Friday, May 20, 2005

Life Long Learning

Over the years, I can recall various conversations regarding student growth, preparedness and remediation. They go something like the following:

First Grade Teacher: These kids have no social skills at all. Why can't the parents do more to get their kids ready for school?

Third Grade Teacher: These kids don't know the alphabet or their math facts. Why can' t the earlier grade teachers do more?

High School Teacher: These young people don't have any of the prerequisite math skills. Why can't the middle school teachers do more?

College Instructor: Half of our entering freshmen are in remediation. Why can't the high school teachers do more?

Educators and the public alike often talk about a K-16 or K-20 system of education in this country. In fact, just last week a retired professor of mine talked about being a "life long student" and how the biggest pleasure he gets in life is the fun in finding things out. Yet, our educational systems are quick to "pass the blame" onto what has gone before.
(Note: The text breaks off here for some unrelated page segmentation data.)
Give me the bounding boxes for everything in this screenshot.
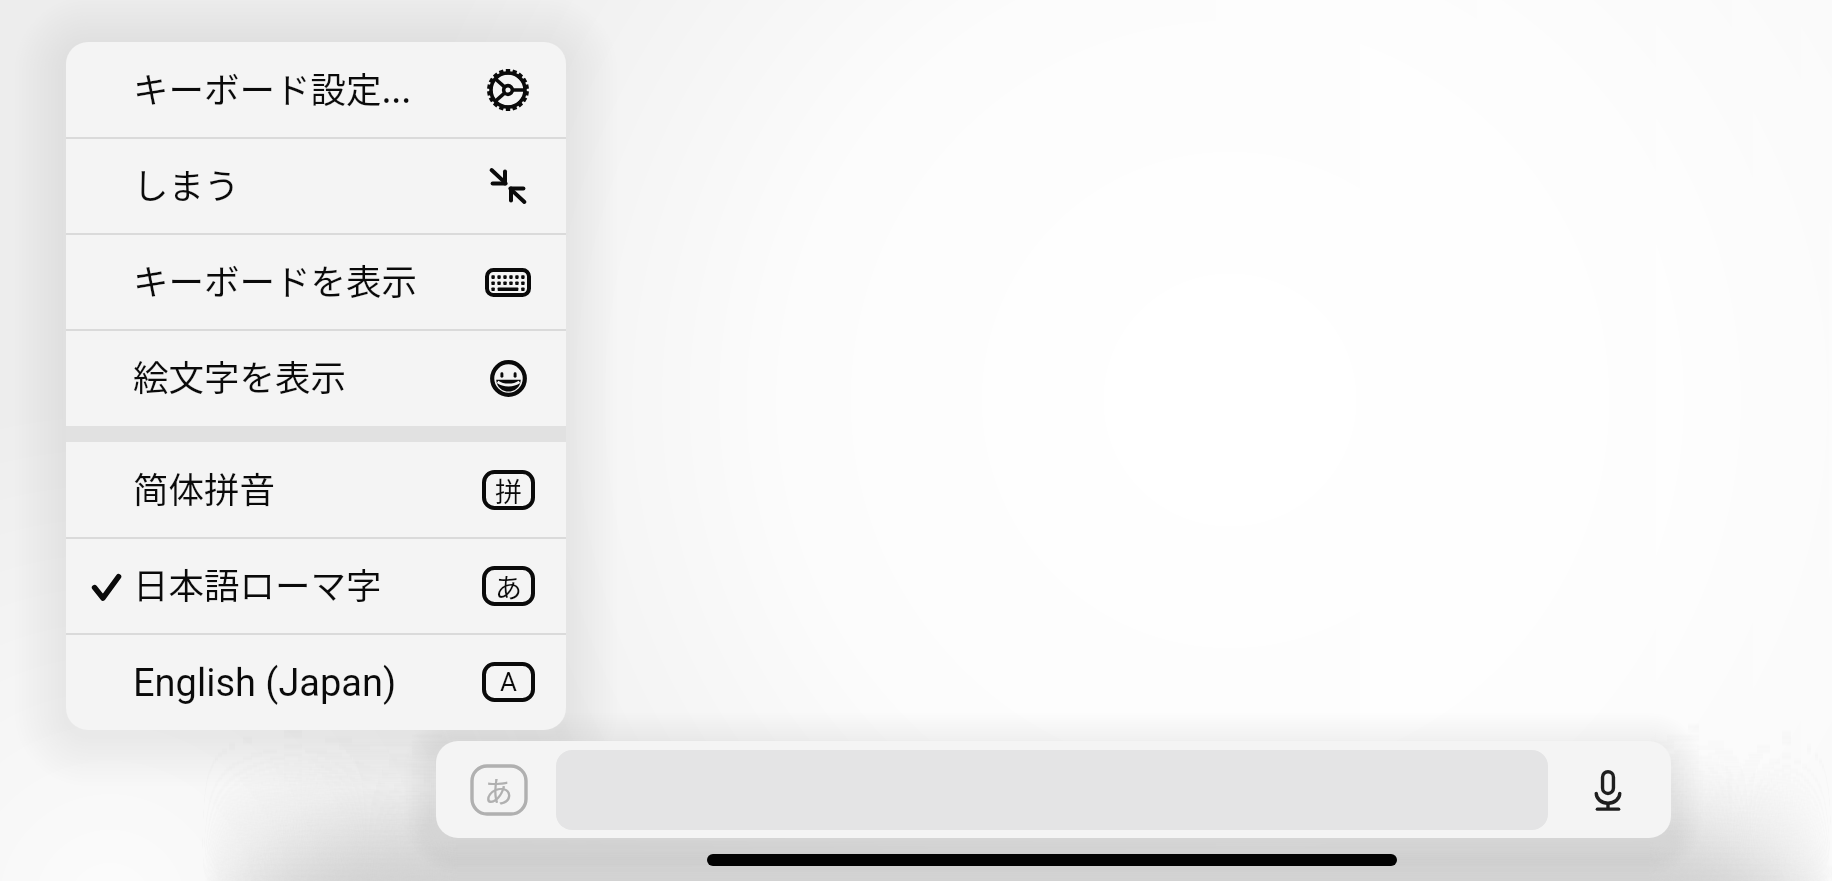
staticText: A — [500, 667, 517, 697]
staticText: English (Japan) — [133, 661, 397, 706]
staticText: あ — [495, 567, 522, 606]
staticText: キーボード設定... — [133, 62, 412, 113]
button[interactable]: Voice input — [1580, 762, 1636, 818]
button[interactable]: 简体拼音 — [66, 442, 566, 538]
staticText: 日本語ローマ字 — [133, 558, 382, 609]
staticText: 絵文字を表示 — [133, 350, 347, 401]
staticText: 拼 — [495, 471, 522, 510]
button[interactable]: English (Japan) — [66, 634, 566, 730]
staticText: あ — [484, 769, 514, 811]
staticText: しまう — [133, 158, 240, 209]
button[interactable]: 日本語ローマ字 — [66, 538, 566, 634]
button[interactable]: 絵文字を表示 — [66, 330, 566, 426]
button[interactable]: キーボード設定... — [66, 42, 566, 138]
staticText: キーボードを表示 — [133, 254, 418, 305]
staticText: 简体拼音 — [133, 462, 276, 513]
button[interactable]: しまう — [66, 138, 566, 234]
button[interactable]: キーボードを表示 — [66, 234, 566, 330]
button[interactable]: Input method — [470, 764, 528, 816]
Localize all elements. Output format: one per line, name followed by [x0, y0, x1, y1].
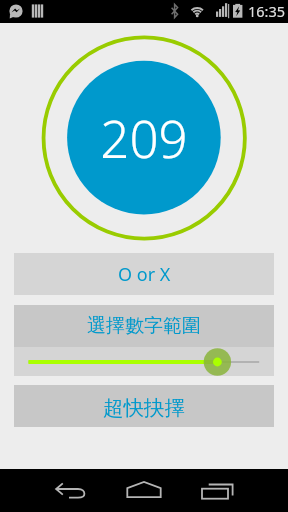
- button[interactable]: 超快抉擇: [14, 385, 274, 427]
- button[interactable]: O or X: [14, 253, 274, 295]
- staticText: O or X: [118, 262, 171, 287]
- button[interactable]: Back: [35, 469, 107, 512]
- staticText: 16:35: [248, 1, 286, 21]
- staticText: 選擇數字範圍: [87, 314, 201, 338]
- staticText: 超快抉擇: [103, 395, 185, 421]
- button[interactable]: 選擇數字範圍: [14, 305, 274, 376]
- button[interactable]: Recent apps: [181, 469, 253, 512]
- staticText: 209: [100, 103, 188, 165]
- button[interactable]: Home: [108, 469, 180, 512]
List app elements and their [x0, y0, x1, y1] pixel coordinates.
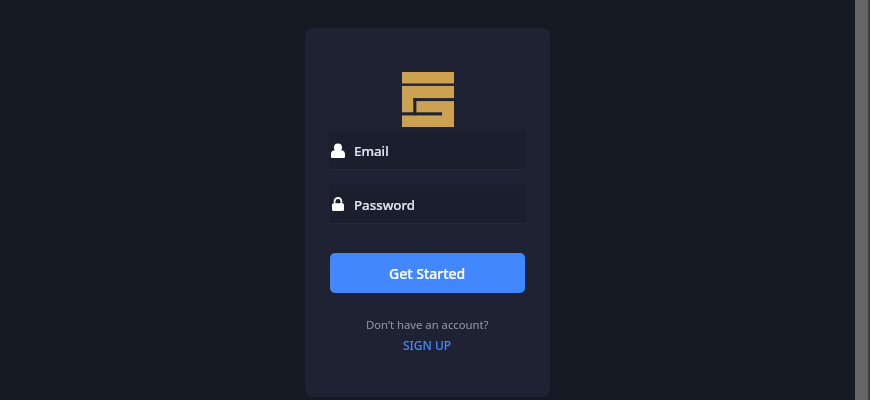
staticText: Don’t have an account? [366, 317, 489, 332]
staticText: Password [354, 196, 416, 214]
button[interactable]: Password [329, 185, 526, 223]
staticText: SIGN UP [403, 337, 452, 353]
staticText: Email [354, 142, 389, 160]
other: Password [331, 197, 345, 212]
button[interactable]: SIGN UP [397, 335, 458, 355]
button[interactable]: Email [329, 131, 526, 169]
other: Email [331, 143, 345, 158]
button[interactable]: Get Started [330, 253, 525, 293]
staticText: Get Started [389, 264, 466, 283]
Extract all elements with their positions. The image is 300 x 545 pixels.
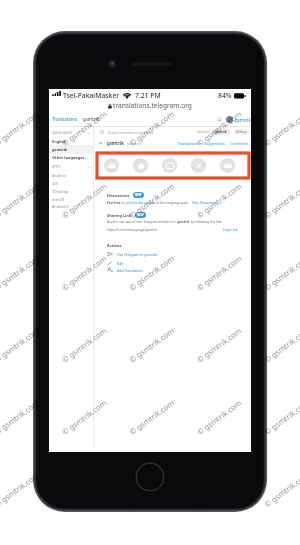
staticText: 84% — [218, 91, 232, 100]
staticText: Anyone can switch their Telegram interfa… — [107, 220, 177, 224]
staticText: Translations — [52, 116, 78, 122]
button[interactable]: Suggestions — [204, 141, 225, 146]
staticText: of this language pack. — [156, 201, 189, 205]
staticText: gsmtrik — [107, 140, 124, 146]
staticText: Search in — [197, 130, 210, 134]
staticText: LANGUAGES — [52, 131, 73, 135]
button[interactable]: English — [52, 138, 91, 144]
button[interactable]: LANGUAGES — [52, 130, 91, 136]
staticText: Edit — [117, 261, 124, 266]
staticText: by following this link. — [190, 220, 223, 224]
button[interactable]: All Apps — [233, 129, 251, 135]
staticText: macOS — [52, 197, 65, 202]
staticText: Add Translators — [117, 268, 143, 273]
staticText: gsmtrik — [235, 117, 251, 123]
staticText: Sharing Link — [107, 213, 132, 218]
staticText: English — [52, 139, 66, 144]
staticText: APPS — [52, 165, 61, 169]
staticText: iOS — [52, 181, 58, 186]
button[interactable]: APPS — [52, 164, 91, 170]
button[interactable]: macOS — [191, 158, 206, 173]
button[interactable]: Android X — [220, 158, 235, 173]
button[interactable]: gsmtrik — [212, 129, 230, 135]
button[interactable]: Android — [52, 172, 91, 178]
staticText: NEW — [137, 213, 144, 217]
staticText: Discussions — [107, 193, 130, 198]
button[interactable]: Translations — [52, 116, 100, 122]
button[interactable]: Comments — [230, 141, 249, 146]
button[interactable]: iOS — [52, 180, 91, 186]
staticText: Feel free — [107, 201, 122, 205]
button[interactable]: Use Telegram in gsmtrik — [107, 251, 157, 257]
staticText: to join the discussions — [122, 201, 156, 205]
button[interactable]: View Discussion › — [192, 201, 218, 205]
button[interactable]: Android — [104, 158, 119, 173]
staticText: Use Telegram in gsmtrik — [117, 252, 157, 257]
button[interactable]: TDesktop — [162, 158, 177, 173]
staticText: https://t.me/setlanguage/gsmtrik — [107, 228, 158, 232]
staticText: Other languages... — [52, 155, 88, 160]
button[interactable]: Other languages... — [52, 154, 91, 160]
staticText: Android X — [52, 204, 69, 209]
button[interactable]: Copy Link — [223, 228, 238, 232]
staticText: NEW — [135, 193, 142, 197]
staticText: Android — [52, 173, 66, 178]
staticText: gsmtrik — [52, 147, 68, 152]
staticText: All Apps — [236, 130, 248, 134]
staticText: gsmtrik — [177, 220, 190, 224]
button[interactable]: Android X — [52, 203, 91, 209]
button[interactable]: gsmtrik — [52, 146, 91, 152]
staticText: TDesktop — [52, 189, 69, 194]
staticText: gsmtrik — [83, 116, 100, 122]
button[interactable]: Translations — [178, 141, 199, 146]
staticText: Tsel-PakaiMasker — [63, 91, 120, 100]
staticText: Actions — [107, 243, 122, 248]
button[interactable]: TDesktop — [52, 188, 91, 194]
staticText: gsmtrik — [127, 141, 141, 146]
staticText: 7.21 PM — [135, 91, 161, 100]
button[interactable]: iOS — [133, 158, 148, 173]
staticText: Search translations and keys — [108, 130, 154, 135]
staticText: gsmtrik — [215, 130, 227, 134]
button[interactable]: macOS — [52, 196, 91, 202]
other: Back — [99, 141, 104, 146]
button[interactable]: Add Translators — [107, 267, 143, 273]
button[interactable]: Edit — [107, 260, 124, 266]
staticText: translations.telegram.org — [113, 101, 192, 110]
other: Notifications — [217, 117, 222, 122]
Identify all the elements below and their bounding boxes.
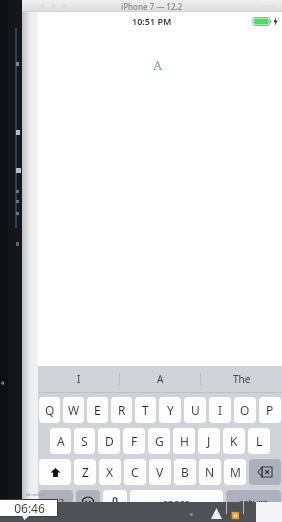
staticText: X (106, 464, 114, 480)
button[interactable]: Y (159, 397, 181, 423)
staticText: L (256, 433, 263, 449)
staticText: K (230, 433, 238, 449)
staticText: I (77, 372, 81, 386)
button[interactable]: V (149, 459, 171, 485)
staticText: Y (167, 402, 174, 418)
staticText: E (94, 402, 101, 418)
button[interactable]: D (98, 428, 120, 454)
staticText: B (181, 464, 189, 480)
button[interactable]: G (148, 428, 170, 454)
button[interactable]: P (259, 397, 281, 423)
staticText: Q (45, 402, 55, 418)
staticText: Z (82, 464, 89, 480)
staticText: G (155, 433, 164, 449)
staticText: M (230, 464, 241, 480)
staticText: def (26, 498, 32, 503)
staticText: A (57, 433, 65, 449)
button[interactable]: Q (39, 397, 60, 423)
button[interactable]: U (184, 397, 206, 423)
staticText: P (266, 402, 274, 418)
button[interactable]: T (135, 397, 156, 423)
staticText: V (156, 464, 164, 480)
staticText: ## method (26, 492, 45, 497)
staticText: C (131, 464, 139, 480)
staticText: 123 (47, 496, 65, 510)
staticText: 06:46 (14, 500, 45, 516)
staticText: T (142, 402, 149, 418)
button[interactable]: E (87, 397, 108, 423)
staticText: H (180, 433, 189, 449)
staticText: D (105, 433, 114, 449)
staticText: I (218, 402, 223, 418)
staticText: O (240, 402, 250, 418)
button[interactable]: Backspace (249, 459, 281, 485)
staticText: iPhone 7 — 12.2 (121, 1, 183, 12)
staticText: S (81, 433, 88, 449)
button[interactable]: H (173, 428, 195, 454)
button[interactable]: R (111, 397, 132, 423)
button[interactable]: B (174, 459, 196, 485)
button[interactable]: J (198, 428, 220, 454)
button[interactable]: Dictation (103, 490, 127, 516)
staticText: W (68, 402, 80, 418)
button[interactable]: C (124, 459, 146, 485)
button[interactable]: S (74, 428, 95, 454)
staticText: The (233, 372, 251, 386)
staticText: F (131, 433, 138, 449)
button[interactable]: M (224, 459, 246, 485)
staticText: N (205, 464, 215, 480)
staticText: ⏸ (231, 512, 240, 520)
button[interactable]: space (130, 490, 223, 516)
staticText: space (163, 496, 190, 510)
button[interactable]: K (223, 428, 245, 454)
staticText: return (239, 496, 269, 510)
staticText: U (191, 402, 200, 418)
staticText: 10:51 PM (132, 15, 172, 27)
staticText: A (157, 372, 164, 386)
button[interactable]: N (199, 459, 221, 485)
staticText: « (1, 378, 5, 388)
button[interactable]: The (201, 366, 282, 392)
button[interactable]: return (226, 490, 281, 516)
button[interactable]: W (63, 397, 84, 423)
button[interactable]: L (248, 428, 270, 454)
button[interactable]: Emoji (76, 490, 100, 516)
button[interactable]: Z (74, 459, 96, 485)
staticText: J (207, 433, 211, 449)
button[interactable]: 123 (39, 490, 73, 516)
staticText: R (118, 402, 126, 418)
button[interactable]: I (38, 366, 120, 392)
button[interactable]: F (123, 428, 145, 454)
button[interactable]: A (50, 428, 71, 454)
button[interactable]: O (234, 397, 256, 423)
button[interactable]: Shift (39, 459, 71, 485)
button[interactable]: A (120, 366, 201, 392)
button[interactable]: I (209, 397, 231, 423)
staticText: A (153, 56, 163, 74)
button[interactable]: X (99, 459, 121, 485)
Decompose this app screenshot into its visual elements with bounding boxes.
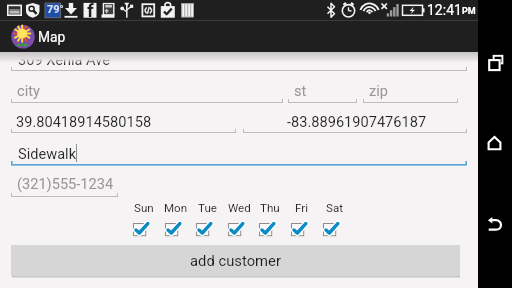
staticText: -83.88961907476187	[287, 113, 427, 130]
button[interactable]: Thu	[254, 201, 284, 237]
button[interactable]: Home	[478, 127, 512, 161]
staticText: zip	[369, 82, 388, 99]
staticText: PM	[462, 6, 476, 17]
staticText: Sidewalk	[18, 145, 77, 162]
button[interactable]: Sun	[128, 201, 158, 237]
button[interactable]: Mon	[160, 201, 190, 237]
button[interactable]: Recents	[478, 47, 512, 81]
button[interactable]: Back	[478, 207, 512, 241]
staticText: (321)555-1234	[17, 175, 114, 192]
staticText: Sat	[326, 201, 343, 215]
staticText: 309 Xenia Ave	[18, 51, 110, 68]
staticText: f	[87, 0, 94, 20]
staticText: Fri	[295, 201, 309, 215]
staticText: 12:41	[427, 2, 462, 18]
staticText: add customer	[190, 252, 281, 269]
staticText: Tue	[198, 201, 217, 215]
staticText: Thu	[260, 201, 280, 215]
button[interactable]: Wed	[223, 201, 253, 237]
staticText: Mon	[164, 201, 188, 215]
staticText: Sun	[134, 201, 154, 215]
button[interactable]: Tue	[191, 201, 221, 237]
button[interactable]: Fri	[286, 201, 316, 237]
staticText: Wed	[228, 201, 251, 215]
button[interactable]: add customer	[11, 245, 460, 276]
staticText: city	[17, 82, 40, 99]
staticText: st	[294, 82, 307, 99]
staticText: 79°	[47, 3, 64, 16]
staticText: 39.80418914580158	[16, 113, 152, 130]
staticText: Map	[38, 29, 66, 45]
button[interactable]: Sat	[318, 201, 348, 237]
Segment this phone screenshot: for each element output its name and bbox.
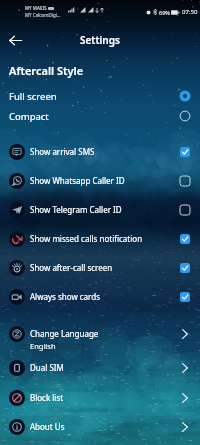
staticText: 69% (159, 9, 170, 16)
button[interactable]: Compact (0, 106, 200, 126)
staticText: Change Language (30, 328, 99, 339)
staticText: Settings (80, 33, 120, 47)
staticText: Show arrival SMS (30, 146, 95, 157)
staticText: Show Telegram Caller ID (30, 204, 122, 215)
staticText: Show missed calls notification (30, 233, 143, 244)
button[interactable]: About Us (0, 412, 200, 441)
staticText: Full screen (9, 90, 57, 103)
button[interactable]: Always show cards (0, 282, 200, 311)
button[interactable]: Show arrival SMS (0, 137, 200, 166)
button[interactable]: Full screen (0, 86, 200, 106)
button[interactable]: Show Telegram Caller ID (0, 195, 200, 224)
staticText: Dual SIM (30, 362, 64, 373)
staticText: Compact (9, 110, 49, 123)
button[interactable]: Show missed calls notification (0, 224, 200, 253)
staticText: MY MAXIS (25, 5, 47, 11)
button[interactable]: Show Whatsapp Caller ID (0, 166, 200, 195)
staticText: Block list (30, 392, 64, 403)
button[interactable]: Dual SIM (0, 353, 200, 382)
staticText: English (30, 341, 56, 351)
staticText: Aftercall Style (9, 63, 84, 78)
staticText: Show after-call screen (30, 262, 113, 273)
staticText: Show Whatsapp Caller ID (30, 175, 125, 186)
button[interactable]: Change Language (0, 319, 200, 348)
staticText: Always show cards (30, 291, 100, 302)
button[interactable]: Show after-call screen (0, 253, 200, 282)
staticText: MY CelcomDigi... (25, 12, 61, 18)
staticText: 07:50 (182, 8, 198, 16)
button[interactable]: Block list (0, 383, 200, 412)
staticText: About Us (30, 421, 65, 432)
button[interactable]: Back (5, 30, 25, 50)
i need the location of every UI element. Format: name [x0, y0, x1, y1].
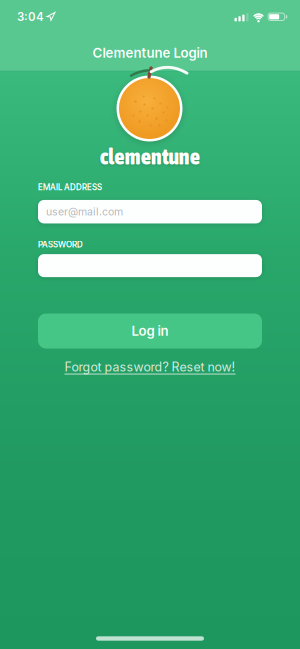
- staticText: EMAIL ADDRESS: [38, 182, 102, 192]
- button[interactable]: Forgot password? Reset now!: [64, 360, 236, 374]
- button[interactable]: Log in: [38, 314, 262, 348]
- staticText: Forgot password? Reset now!: [64, 360, 236, 374]
- staticText: user@mail.com: [46, 205, 123, 218]
- staticText: PASSWORD: [38, 240, 83, 250]
- staticText: Clementune Login: [92, 45, 208, 61]
- button[interactable]: Password: [38, 254, 262, 277]
- staticText: 3:04: [17, 10, 44, 24]
- button[interactable]: Email address: [38, 200, 262, 223]
- staticText: Log in: [132, 323, 168, 339]
- staticText: clementune: [100, 144, 200, 169]
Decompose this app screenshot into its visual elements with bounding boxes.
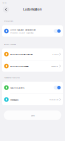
button[interactable]: Brushing duration [2, 48, 63, 60]
staticText: Prevents water splashing [10, 32, 33, 34]
button[interactable]: Save [4, 110, 61, 120]
staticText: Sound alerts [10, 86, 24, 89]
staticText: Additional features [4, 76, 20, 79]
staticText: Anti-splash protection [10, 28, 36, 31]
button[interactable]: Sound alerts [2, 82, 63, 93]
button[interactable]: Anti-splash protection [2, 25, 63, 37]
staticText: Regular [51, 65, 58, 68]
staticText: Brushing duration [10, 52, 33, 56]
button[interactable]: Feedback [2, 94, 63, 105]
staticText: Protection [4, 20, 13, 22]
staticText: Vibration [49, 98, 58, 101]
button[interactable]: Back [2, 6, 10, 14]
staticText: 2 min [52, 53, 58, 56]
staticText: Customization [23, 8, 42, 11]
button[interactable]: Brushing mode [2, 60, 63, 72]
staticText: 9:41 [2, 1, 6, 4]
staticText: Feedback [10, 98, 18, 101]
staticText: Save [30, 114, 34, 117]
staticText: Brushing mode [10, 64, 28, 68]
staticText: Brush routine [4, 43, 16, 45]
It seems to me that a more integrated system of learning, including measurement of skills from K-20 might make it easier to debunk (or at least put into perspective) the gaps students have in their pre-requisite skills as they move from kindergarten to college.

One interesting step in this area is the use of "college readiness" indicators as part of the state mandated assessment system. Texas has recently required such an indicator.

Preliminary results of the research supporting this effort (as conducted by Pearson Educational Measurement in coordination with the Texas Education Agency) is also presented.